Steve Lamacq says Music Venue Trust boss Mark Davyd 'deserves an MBE'

Steve Lamacq says Music Venue Trust boss Mark Davyd 'deserves an MBE'

Steve Lamacq has told Music Week that Music Venue Trust (MVT) boss Mark Davyd deserves an MBE for his work to save grassroots venues during the coronavirus pandemic.

Government restrictions forced the closure of all music venues in the UK back in March, plunging the grassroots sector into trouble. In April, Davyd told us it was “impossible to exaggerate” the scale of the problem as 556 of the 670 venues under the MVT faced closure.
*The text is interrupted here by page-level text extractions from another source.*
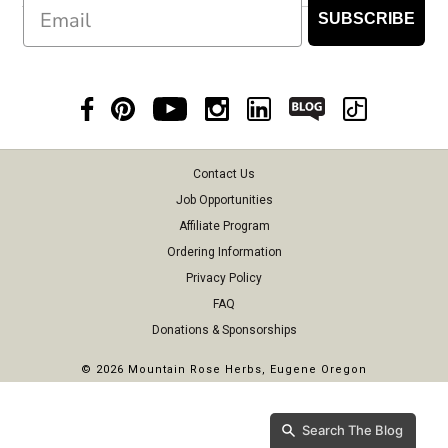
Email
SUBSCRIBE
Contact Us
Job Opportunities
Affiliate Program
Ordering Information
Privacy Policy
FAQ
Donations & Sponsorships
©
2026 Mountain Rose Herbs, Eugene Oregon
Search The Blog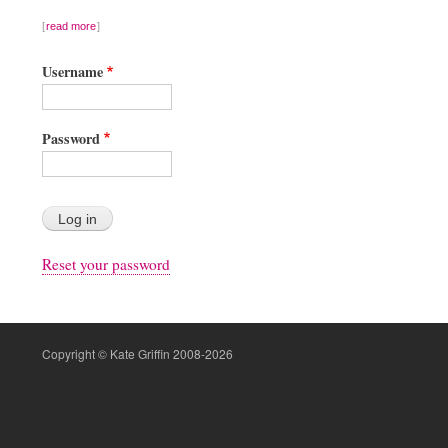
read more
Username
Password
Reset your password
Copyright © Kate Griffin 2008-2026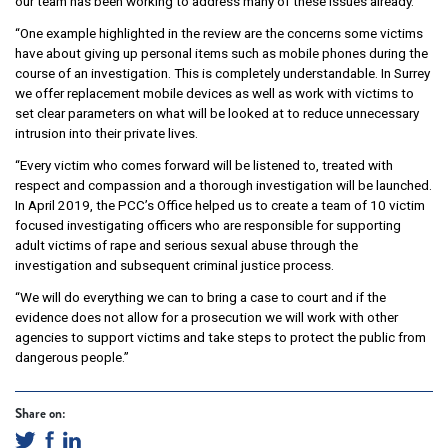
our team has been working to address many of these issues already.
“One example highlighted in the review are the concerns some victims
have about giving up personal items such as mobile phones during the
course of an investigation. This is completely understandable. In Surrey
we offer replacement mobile devices as well as work with victims to
set clear parameters on what will be looked at to reduce unnecessary
intrusion into their private lives.
“Every victim who comes forward will be listened to, treated with
respect and compassion and a thorough investigation will be launched.
In April 2019, the PCC’s Office helped us to create a team of 10 victim
focused investigating officers who are responsible for supporting
adult victims of rape and serious sexual abuse through the
investigation and subsequent criminal justice process.
“We will do everything we can to bring a case to court and if the
evidence does not allow for a prosecution we will work with other
agencies to support victims and take steps to protect the public from
dangerous people.”
Share on: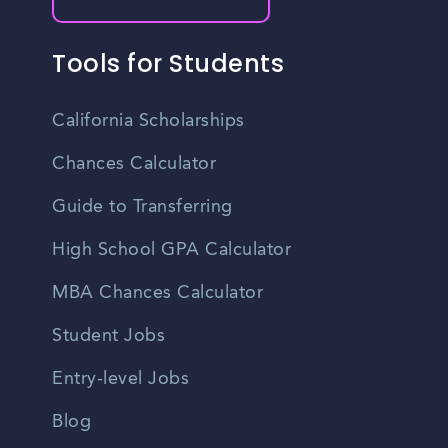
Tools for Students
California Scholarships
Chances Calculator
Guide to Transferring
High School GPA Calculator
MBA Chances Calculator
Student Jobs
Entry-level Jobs
Blog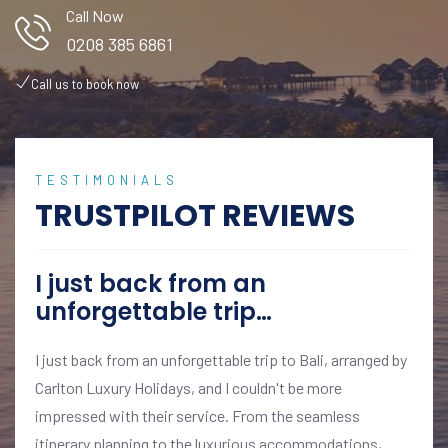
Call Now
0208 385 6861
Call us to book now
TESTIMONIALS
TRUSTPILOT REVIEWS
I just back from an
unforgettable trip…
I just back from an unforgettable trip to Bali, arranged by
Carlton Luxury Holidays, and I couldn't be more
impressed with their service. From the seamless
itinerary planning to the luxurious accommodations,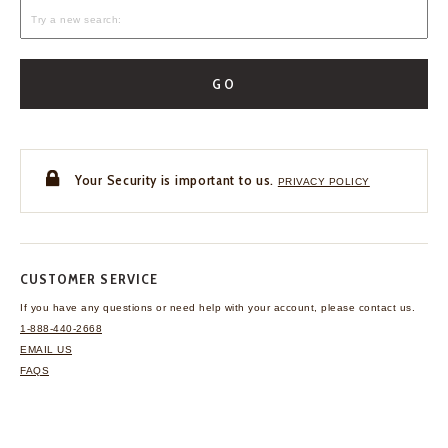
GO
Your Security is important to us.
PRIVACY POLICY
CUSTOMER SERVICE
If you have any questions
or need help with your
account, please contact us.
1-888-440-2668
EMAIL US
FAQS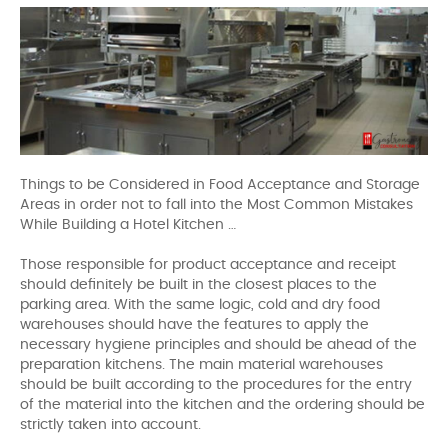
Things to be Considered in Food Acceptance and Storage
Areas in order not to fall into the Most Common Mistakes
While Building a Hotel Kitchen …
Those responsible for product acceptance and receipt
should definitely be built in the closest places to the
parking area. With the same logic, cold and dry food
warehouses should have the features to apply the
necessary hygiene principles and should be ahead of the
preparation kitchens. The main material warehouses
should be built according to the procedures for the entry
of the material into the kitchen and the ordering should be
strictly taken into account.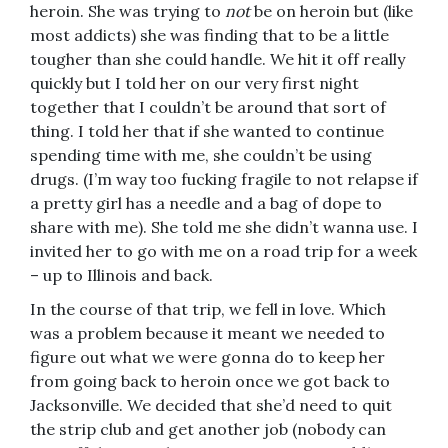
heroin. She was trying to
not
be on heroin but (like
most addicts) she was finding that to be a little
tougher than she could handle. We hit it off really
quickly but I told her on our very first night
together that I couldn’t be around that sort of
thing. I told her that if she wanted to continue
spending time with me, she couldn’t be using
drugs. (I’m way too fucking fragile to not relapse if
a pretty girl has a needle and a bag of dope to
share with me). She told me she didn’t wanna use. I
invited her to go with me on a road trip for a week
– up to Illinois and back.
In the course of that trip, we fell in love. Which
was a problem because it meant we needed to
figure out what we were gonna do to keep her
from going back to heroin once we got back to
Jacksonville. We decided that she’d need to quit
the strip club and get another job (nobody can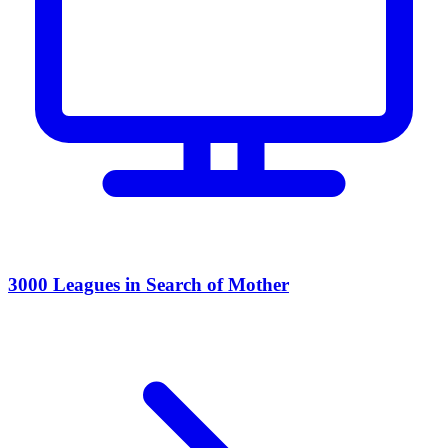
3000 Leagues in Search of Mother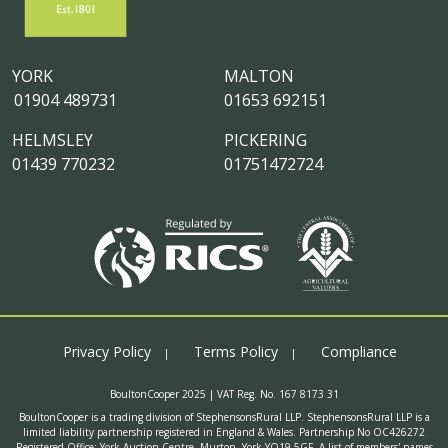
YORK
MALTON
01904 489731
01653 692151
HELMSLEY
PICKERING
01439 770232
01751472724
Privacy Policy
Terms Policy
Compliance
BoultonCooper 2025 | VAT Reg. No. 167 8173 31
BoultonCooper is a trading division of StephensonsRural LLP. StephensonsRural LLP is a
limited liability partnership registered in England & Wales. Partnership No OC426272
Registered Office: York Auction Centre, Murton, York YO19 5GF. A list of members' names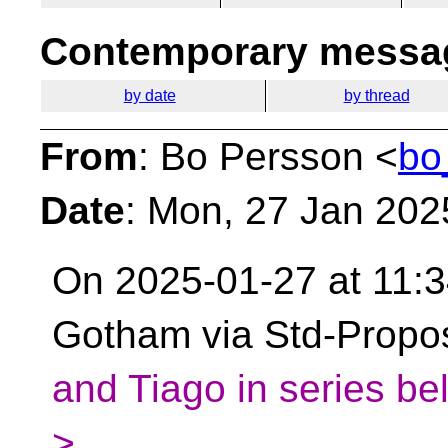
Contemporary messag
by date
by thread
From
: Bo Persson <
bo
Date
: Mon, 27 Jan 202
On 2025-01-27 at 11:3
Gotham via Std-Propo
and Tiago in series be
>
Manchester’s Deaf Institute and Gorilla were saved, while Music Week cover star Frank Turner is among many in the music industry fighting to save UK venues. The MVT carried out its own fundraising scheme and last month the government announced emergency grants as part of the Culture Recovery Fund.

“If Mark doesn’t get an MBE at the end of all of this then I shall be thoroughly annoyed, because he deserves one for services to live music,” Lamacq said.

“The MVT has been unbelievable. Mark and Beverley [Whitrick, strategy director] have been terrific, the hours they’ve been working,” the BBC Radio 6 Music DJ continued. “Even when the news of the grant money came through from the chancellor, you then have to apply for it and Mark has been holding the hands of several hundred venues through the process. He’s been brilliant.”

Lamacq is in regular contact with Davyd as an ambassador for the MVT and praised the “forensic” work the team does. “They were up for five hours going through every line of the government documents making sure no one was getting screwed over,” he said.

The DJ said that he is not acclimatising well to being unable to see live music and said it’s impacting his professional life, too.


The MVT has been unbelievable

Steve Lamacq


“It’s awful, absolutely dreadful,” said Lamacq. “I’ve never been this long without a gig since the age of 15.”

“On a professional level, I can’t find it in my heart to really endorse a band until I’ve seen them play live,” he explained. “The amount of times people like myself have been mugged off when a band sends you their one good song and you think, ‘This is the future’. Then you go along and see them and that one good song is their only good song. It’s really difficult.”

He likened the wait to play live again to “waiting for exam results” for emerging artists.

“A few new bands have arrived during lockdown and they might be really good, they could be the next Fontaines DC, the next Idles or the next Sleaford Mods, but we just don’t know,” he said. “They’ve done the thing, but they haven’t had the result through the post yet.”

Lamacq discussed the future of indie venues on hi 6 Music show yesterday (September 10) and told Music Week it’s “important to bring these stories to air”.

“Even I didn’t realise how much money it costs to keep 600+ grassroots venues going, and if I don’t realise then I’m sure the audience don’t, and it’s not their fault,” he said. “Until you actually say, ‘These are the costs, if you add this business rate to this rent, to this, then this is how much it takes to keep even your local pub open for live music’. That’s the point we have to hit home.”